> PROBLEM: What you give back must match the records below exactly.

> THE INPUT:
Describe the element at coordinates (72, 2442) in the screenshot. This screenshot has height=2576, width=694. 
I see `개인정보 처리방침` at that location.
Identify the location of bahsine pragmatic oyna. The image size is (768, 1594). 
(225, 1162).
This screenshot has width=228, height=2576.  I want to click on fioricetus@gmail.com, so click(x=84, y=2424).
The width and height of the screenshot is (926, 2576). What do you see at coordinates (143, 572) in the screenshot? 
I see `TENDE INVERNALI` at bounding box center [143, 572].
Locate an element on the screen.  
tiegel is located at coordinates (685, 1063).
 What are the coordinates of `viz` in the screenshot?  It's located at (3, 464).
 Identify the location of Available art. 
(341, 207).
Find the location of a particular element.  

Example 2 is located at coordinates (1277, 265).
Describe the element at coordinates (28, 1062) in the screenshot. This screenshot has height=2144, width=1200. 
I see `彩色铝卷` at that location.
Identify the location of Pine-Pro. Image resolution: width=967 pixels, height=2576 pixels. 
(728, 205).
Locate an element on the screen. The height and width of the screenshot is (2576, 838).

> OUTPUT OF THE EXERCISE:
Describe the element at coordinates (72, 2442) in the screenshot. This screenshot has height=2576, width=694. 
I see `개인정보 처리방침` at that location.
Identify the location of bahsine pragmatic oyna. The image size is (768, 1594). 
(225, 1162).
This screenshot has width=228, height=2576.  I want to click on fioricetus@gmail.com, so click(x=84, y=2424).
The width and height of the screenshot is (926, 2576). What do you see at coordinates (143, 572) in the screenshot? 
I see `TENDE INVERNALI` at bounding box center [143, 572].
Locate an element on the screen.  
tiegel is located at coordinates (685, 1063).
 What are the coordinates of `viz` in the screenshot?  It's located at (3, 464).
 Identify the location of Available art. 
(341, 207).
Find the location of a particular element.  

Example 2 is located at coordinates (1277, 265).
Describe the element at coordinates (28, 1062) in the screenshot. This screenshot has height=2144, width=1200. 
I see `彩色铝卷` at that location.
Identify the location of Pine-Pro. Image resolution: width=967 pixels, height=2576 pixels. 
(728, 205).
Locate an element on the screen. The height and width of the screenshot is (2576, 838).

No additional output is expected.